New Stories
It is that time of year when many people, including me, look back at the past year and dream new dreams and set new goals for our next trip around the sun. I don’t know about you, but that feels really challenging this year. 2020 was hard and weird and uncertain. And I am not in the same place I was last year before the world changed on all of us. Even so, I still want to look back, as I also look forward. So I am doing that through stories.
Stories are how my brain processes events, and telling them is the way I interpret what is going on around me. I have a lot of stories floating around in my head right now, and I’d like to share some with you this month as I transition and gather up what I’ve seen and felt. And more importantly, I want these stories to influence how I move into this next chapter.
As I think back on my personal story, I see the story of God patiently and compassionately revealing God’s own character and love for me. I see personal triumphs in my writing as I joined Hope*Writers, began writing daily, and started this blog. I started calling myself a writer this past year! I also began training as a spiritual director through Metagem Institute, moving me steps closer to where I feel God calling me right now.
In my faith community, I’ve watched my church learn to worship and study and fellowship through digital platforms - places that didn’t exist before the pandemic slammed into our way of being the body of Christ. We have in-person and virtual ways to worship now, but a new online community has been birthed and is growing strong and healthy. These things would never have happened without the events of 2020.
In the larger story of our world and nation, I’ve chosen to learn from stories of inequality and injustice - ones that have always been there. I just wasn’t willing to look at them. That is hard to admit, but it is true and important that I say it aloud. I have lived a life of relative privilege. My faith has been marked by certainty. I have too often chosen to operate under the assumption that my understanding of God was right.

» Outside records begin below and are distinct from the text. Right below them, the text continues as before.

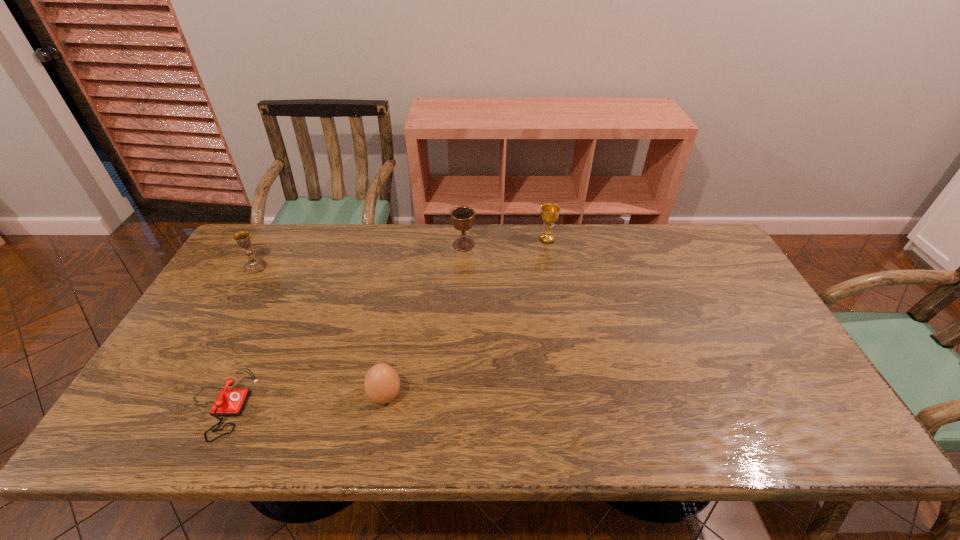 Identify the location of free space between the leftmost object and the fourth object from left to right. (359, 255).

Locate an element on the screen. This screenshot has height=540, width=960. vacant area between the telephone and the third object from left to right is located at coordinates click(302, 400).

What are the coordinates of `free space between the leftmost object and the second object from right to left` in the screenshot? It's located at click(359, 255).

This screenshot has width=960, height=540. Identify the location of object that can be found as the closest to the second object from left to right. (381, 383).

Where is `the third closest object to the leftmost object`? the third closest object to the leftmost object is located at coordinates point(462,217).

Image resolution: width=960 pixels, height=540 pixels. I want to click on chalice that stands as the closest to the third object from right to left, so click(462, 217).

This screenshot has width=960, height=540. Find the location of `the second closest chalice to the leftmost chalice`. the second closest chalice to the leftmost chalice is located at coordinates (549, 212).

You are a GUI agent. You are given a task and a screenshot of the screen. Output one action in this format:
    pyautogui.click(x=<x>, y=<y>)
    Task: Click on the free space that satisfies the following two spatial constraints: 1. on the front side of the boiled egg; 2. on the right side of the third farthest object
    
    Given the screenshot: What is the action you would take?
    pyautogui.click(x=180, y=396) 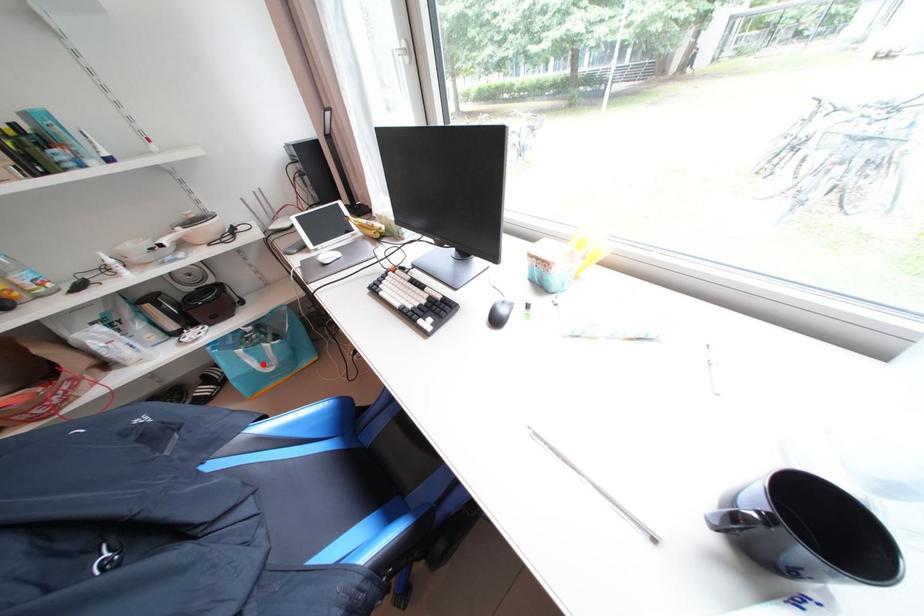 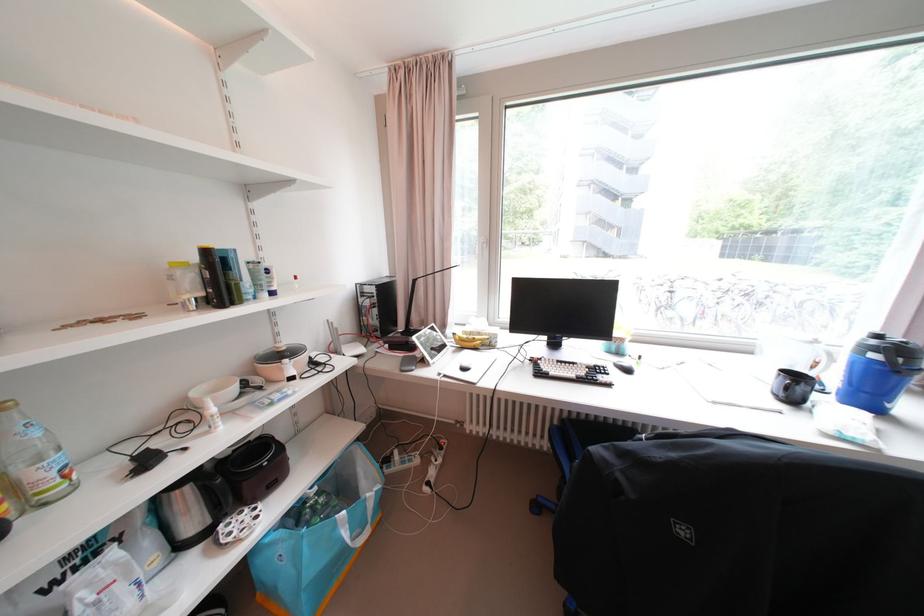 Find the pixel in the second image that matches the highlighted location in the first image.

(354, 537) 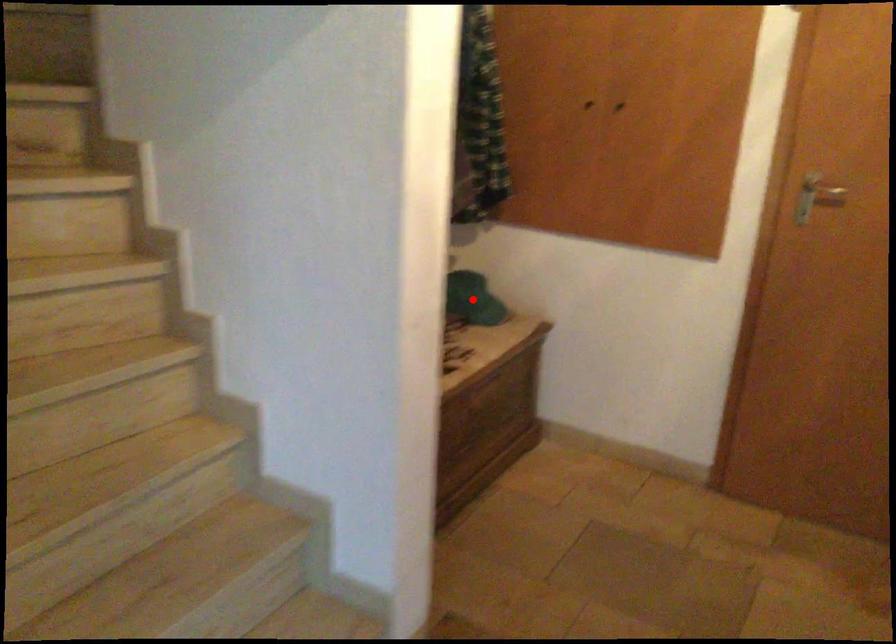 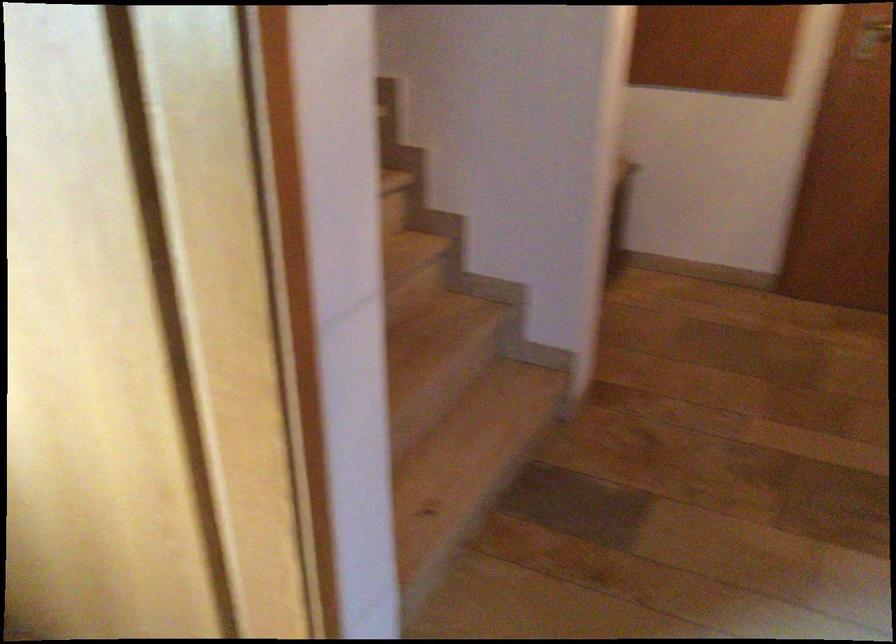 Question: I am providing you with two images of the same scene from different viewpoints. A red point is marked on the first image. Can you still see the location of the red point in image 2?

Choices:
 (A) Yes
 (B) No

Answer: (B)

So my 2020 story has also been one of deconstructing and reconstructing how I understand and experience God working in me and in this world. I looked my certainty squarely in the eye, and I didn’t like what was there.
I confess that I have excluded people from God’s table on the basis of sexuality. I have chosen to hang on to my frustration with Black voices crying out in anger and pain over continued injustice. I have, too often, viewed my story, as a middle class, white, straight, Christian woman as the standard by which all should be measured.
No more. No more. No more.
My job, I’m discovering, is not to set the bar for receiving God’s love. My job is to love the way God does. It really is that simple. I love. God takes care of the rest.
God’s love is so much more vast and welcoming and equitable than I ever understood. While Jesus was here on earth, he didn’t hang out with the good church folk and pat them on the back for their piety. No, he went out of his way to find the marginalized, the poor, the outcasts. Jesus spent his whole ministry loving people that I have struggled to see. If I am going to follow Jesus in this life, I want to act like he did.
God’s table is wide, and there is room enough for everyone. I understand now that it is not my job to decide who deserves a seat. And so I am tearing down that rigid view of God’s love that I’ve been carrying, and I am opening my ears to hear the voices that are beautiful to God’s ears. I want to love without question, and to check my privilege and certainty at the door.
I heard a phrase in Brene Brown’s podcast with Austin Channing Brown earlier in 2020, and it rocked my world. It has become my my constant meditation. I will leave it here with you so you can ponder it over the next week. I want to "be a better human to other humans.”
God, will you allow this to take root in my heart and become my standard for loving your beloved children, no matter who they are? Amen.